This is a response to this article, sent to me by my dear ol' dad.
I took an American History class at GSU one summer, and the textbook for the class was Zinn's "Peoples' HIstory..." I was taken aback, to say the least. I had two history teachers in high school.. One was Dr. Coolick, a purple-heart winning Vietnam vet, who spent 15-20 years in the CIA, with a PhD in Western Military History, and a fierce patriotic love. He described the French, in class, as "Cheese-Eating surrender monkeys." He was intelligent, a seasoned patriot in every sense of the world. My best class in High School, possibly ever, was the constitutional law class, where he went through 15 monumental supreme court cases that shaped american law. All of his teaching ended in, "America is progressing to a better place (in contrast with the shitty negativity you get from the media nowadays)."

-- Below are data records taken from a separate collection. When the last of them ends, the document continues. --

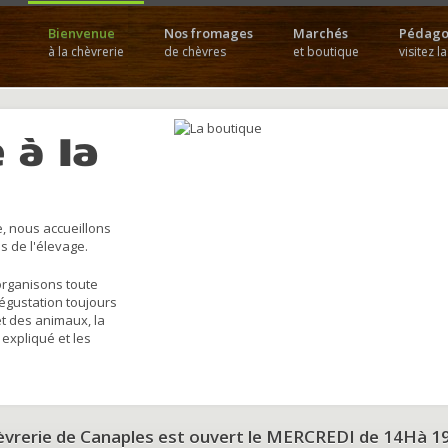
Bienvenue
Nos fromages
Marchés
Pédago
à la chèvrerie
de chèvres
et boutique
visitez l
 à la
, nous accueillons
s de l'élevage.
organisons toute
dégustation toujours
et des animaux, la
 expliqué et les
hèvrerie de Canaples est ouvert le MERCREDI de 14Hà 1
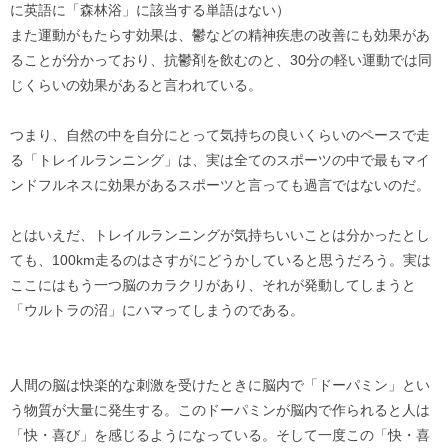
に英語に「森林浴」に該当する単語はない）
また運動がもたらす効果は、鬱などの精神疾患の改善にも効果があ
ることが分かっており、抗鬱剤を飲むのと、30分の軽い運動では同
じくらいの効果があると言われている。
つまり、自然の中を自分にとって気持ちの良いくらいのペースで走
る「トレイルランニング」は、実は全てのスポーツの中で最もマイ
ンドフルネスに効果があるスポーツと言っても過言ではないのだ。
とはいえだ、トレイルランニングが気持ちいいことは分かったとし
ても、100km走るのはさすがにどうかしていると思うだろう。実は
ここにはもう一つ脳のカラクリがあり、それが発動してしまうと
「ウルトラの沼」にハマってしまうのである。
人間の脳は快楽的な刺激を受けたときに脳内で「ドーパミン」とい
う物質が大量に発生する。このドーパミンが脳内で作られると人は
「快・喜び」を感じるようになっている。そして一度この「快・喜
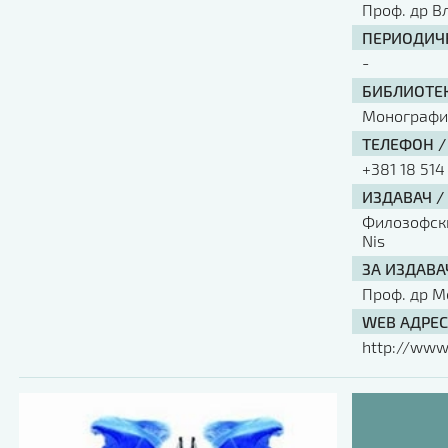
Проф. др В
ПЕРИОДИЧН
-
БИБЛИОТЕК
Монографи
ТЕЛЕФОН /
+381 18 514
ИЗДАВАЧ /
Филозофски 
Nis
ЗА ИЗДАВА
Проф. др М
WEB АДРЕС
http://www.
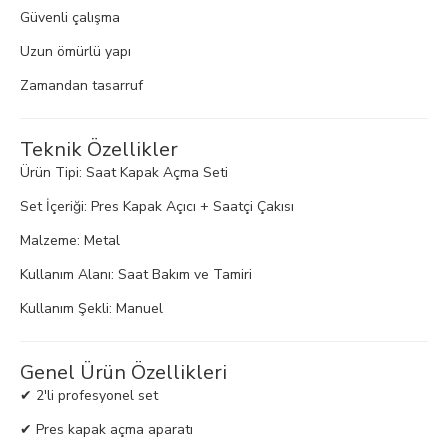
Güvenli çalışma
Uzun ömürlü yapı
Zamandan tasarruf
Teknik Özellikler
Ürün Tipi: Saat Kapak Açma Seti
Set İçeriği: Pres Kapak Açıcı + Saatçi Çakısı
Malzeme: Metal
Kullanım Alanı: Saat Bakım ve Tamiri
Kullanım Şekli: Manuel
Genel Ürün Özellikleri
✔ 2'li profesyonel set
✔ Pres kapak açma aparatı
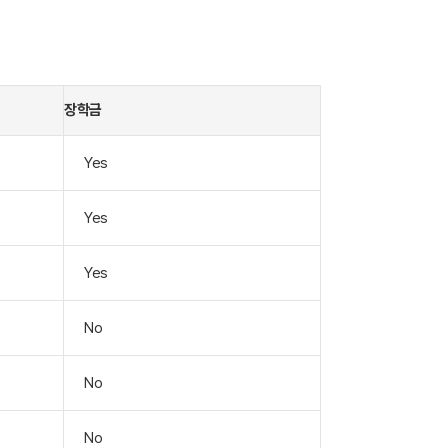
장학금
Yes
Yes
Yes
No
No
No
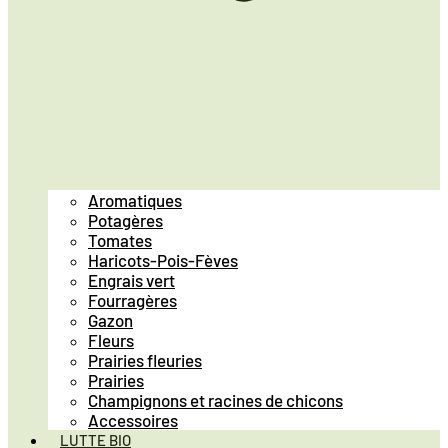
Aromatiques
Potagères
Tomates
Haricots-Pois-Fèves
Engrais vert
Fourragères
Gazon
Fleurs
Prairies fleuries
Prairies
Champignons et racines de chicons
Accessoires
LUTTE BIO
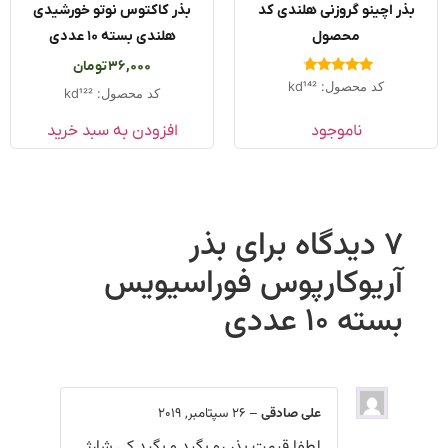
بذر اچینو گروزنی هلندی کد
بذر کاکتوس نوتو خورشیدی
محصول
هلندی بسته ۱۰ عددی
36,000
تومان
امتیاز
کد محصول: kd142
کد محصول: kd122
4.50
از 5
ناموجود
افزودن به سبد خرید
7 دیدگاه برای
بذر
آریوکارپوس فوراسیویس
بسته 10 عددی
علی صادقی
–
26 سپتامبر, 2019
لطفا قیمت بذر رو بگید و بگید کی شارژ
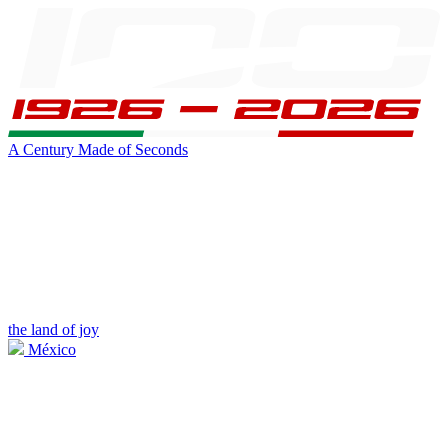
A Century Made of Seconds
the land of joy
México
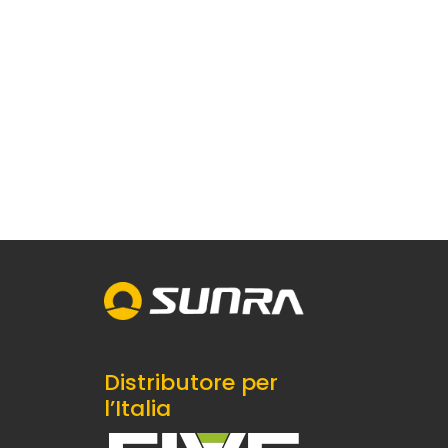
Distributore per
l’Italia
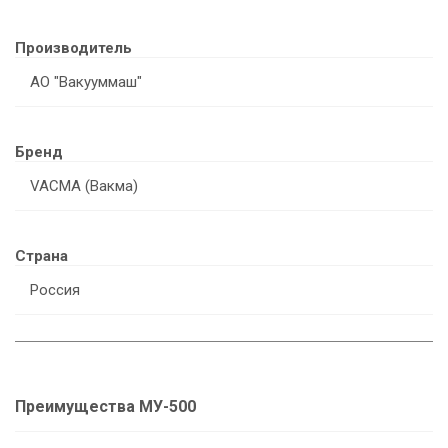
Производитель
АО "Вакууммаш"
Бренд
VACMA (Вакма)
Страна
Россия
Преимущества МУ-500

My other teacher was Mr. McKay, a much-less-seasoned veteran of the US' operations in Panama, with some Airborne Unit. He talked a huge game, and ate a huge game (he easily tipped the scales at 300+ lbs). His history was much less tempered and "intelligent-ey" than Coolicks: We knew it, he knew it. He was 100% sure (this was spring 2001) that the US would return to armed conflict with Korea, boots on the ground, within 3 years. I guess he, along with the US intelligence community, did not "see it coming." He encouraged us to all enlist, so as the be able to choose our unit as opposed to getting shoved in a crappy unit when we are (inevitably) drafted; me personally, he felt the US Army Rangers would particularly suit my energy level. I was a rowdy kid in highschool, and he more than once had me doing pushups before the class. McKay had a particular fetish with the Civil War, wrote some books on the matter, and presented what could be called, "The Rebel's History of the Civil War." Our military history class with him consisted mostly of field-trips to little pidgen hill, chickaumauga, and kennesaw mountain, where we saw first-hand the ploys of Northern Aggression, as well as his attraction to Wes' mom. Oh, our joy at seeing the jovial, obese man, sweat dripping from his pits, haul his fat ass up mountains that once ran red with union blood, now running white with tears of laughter. McKay is a good man, who, like alot of high school teachers, got a lot of undeserved flack from his students.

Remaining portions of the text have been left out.